Two weeks ago, in the night of the terrorist attack at the airport in Istanbul, a law was passed in Turkey according to which, the day of its entry into force would seize tenures of more than 700 judges of the Supreme Court of Appeals and the State Council, setting the overall number of judges in these courts to drop from 516 to 200 in the Supreme Court of Appeals and from 195 to 90 in the State Council. In addition, 11 members Higher Electoral Board, which is responsible for election security and decides objections during elections would be similarly removed from. Only the two presidents of the mentioned courts would remain on their functions, the two who followed president Erdoğan in May and applauded obediently. Sami Selçuk, former president of the Supreme Court of Appeals stated a less then a month ago: “Such changes could be found only in times of military coup. In a normal legal order, no one can even dare to think of [such changes]”.

Today, on 16th July, our Turkish friends, magistrates, one by one, said their goodbyes to us, their colleagues and friends, magistrates from Europe. They left their children with their relatives and waited at their home, with their spouses, to be arrested. We remained in front of the screens of our computers, powerless and defeated.

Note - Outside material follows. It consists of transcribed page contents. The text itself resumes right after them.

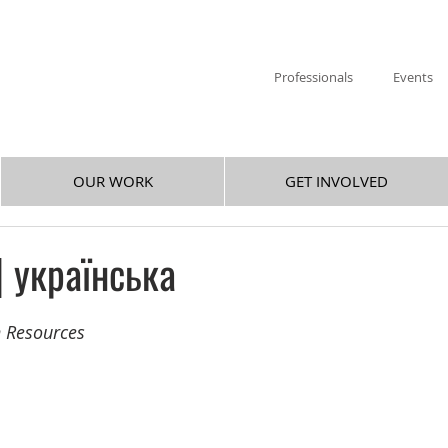
Professionals
Events
OUR WORK
GET INVOLVED
| українська
n Resources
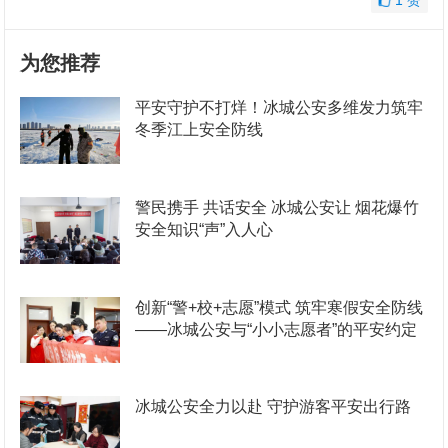
1
赞
为您推荐
平安守护不打烊！冰城公安多维发力筑牢
冬季江上安全防线
警民携手 共话安全 冰城公安让 烟花爆竹
安全知识“声”入人心
创新“警+校+志愿”模式 筑牢寒假安全防线
——冰城公安与“小小志愿者”的平安约定
冰城公安全力以赴 守护游客平安出行路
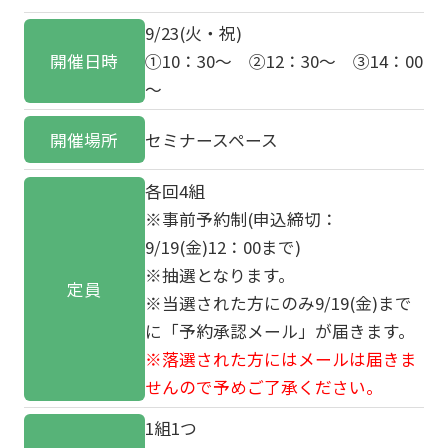
9/23(火・祝)
開催日時
①10：30～ ②12：30～ ③14：00
～
開催場所
セミナースペース
各回4組
※事前予約制(申込締切：
9/19(金)12：00まで)
※抽選となります。
定員
※当選された方にのみ9/19(金)まで
に「予約承認メール」が届きます。
※落選された方にはメールは届きま
せんので予めご了承ください。
1組1つ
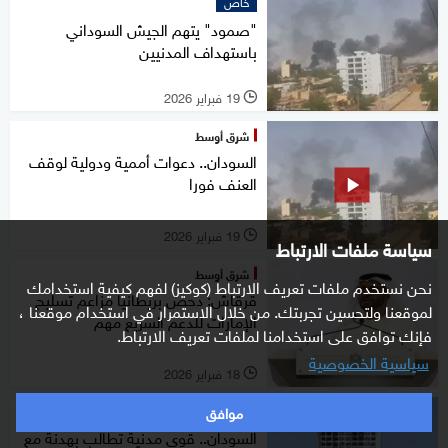
خاص
"صمود" يتهم الجيش السوداني
باستهداف المدنيين
19 فبراير 2026
l
شرق أوسط
السودان.. دعوات أممية ودولية لوقف
العنف فورا
19 فبراير 2026
l
سياسة ملفات الارتباط
شرق أوسط
نحن نستخدم ملفات تعريف الارتباط (كوكيز) لفهم كيفية استخدامك
قرقاش: دحض بريطانيا مزاعم تسليح
لموقعنا ولتحسين تجربتك. من خلال الاستمرار في استخدام موقعنا ،
الإمارات للدعم السريع مهم
فإنك توافق على استخدامنا لملفات تعريف الارتباط.
سياسية الخصوصية
18 فبراير 2026
l
موافق
شرق أوسط
السودان.. قوى مدنية تطالب بهدنة مع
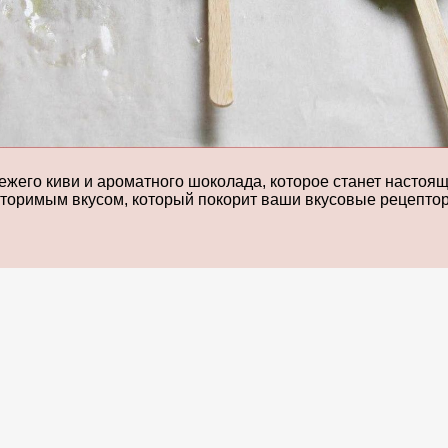
ежего киви и ароматного шоколада, которое станет насто
овторимым вкусом, который покорит ваши вкусовые рецепто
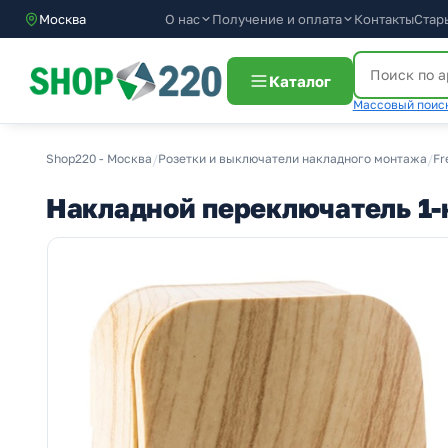
О нас
Получение и оплата
Москва
Контакты
Стар
Каталог
Массовый поиск
Shop220 - Москва
/
Розетки и выключатели накладного монтажа
/
Fr
Накладной переключатель 1-к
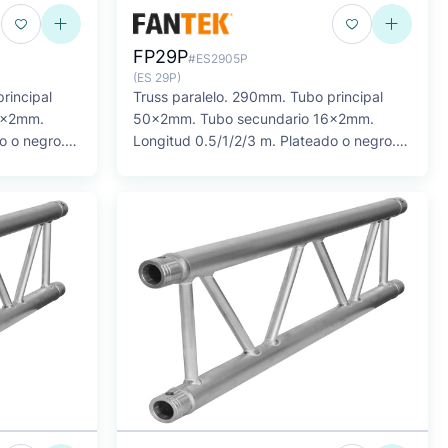
FP29P
#ES2905P
(ES 29P)
rincipal
Truss paralelo. 290mm. Tubo principal
0x2mm.
50x2mm. Tubo secundario 16x2mm.
o o negro.
Longitud 0.5/1/2/3 m. Plateado o negro.
SERIE FP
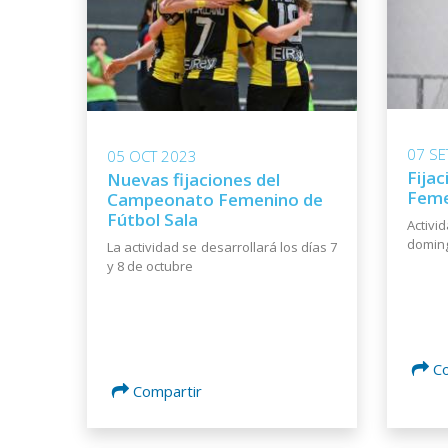
07 SE
05 OCT 2023
Fijac
Nuevas fijaciones del
Feme
Campeonato Femenino de
Fútbol Sala
Activi
domin
La actividad se desarrollará los días 7
y 8 de octubre
C
Compartir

Not even twelve hours had passed since the attempt of military coup, and 2.745 magistrates were already dismissed. 541 judges of administrative courts were dismissed, out of 1.500 of them. Those were the ones who would decide on legality of acts and decisions of Turkish state bodies which will be undertaken in the upcoming days, weeks, months. 48 judges of the State Council were also dismissed, which is more than a half of them, those who would decide on appeals against decisions of administrative courts. 140 of 150 judges of the Cassation Court were dismissed. Five judges, members of the HSYK – Turkish High Council of Judiciary were dismissed, who alongside two members chosen by the country’s President, represent the most important, second chamber of the HSYK which renders the decisions concerning disciplinary responsibility and dismissal of magistrates. Arrest warrants were issued for all 2.745 dissmissed magistrates.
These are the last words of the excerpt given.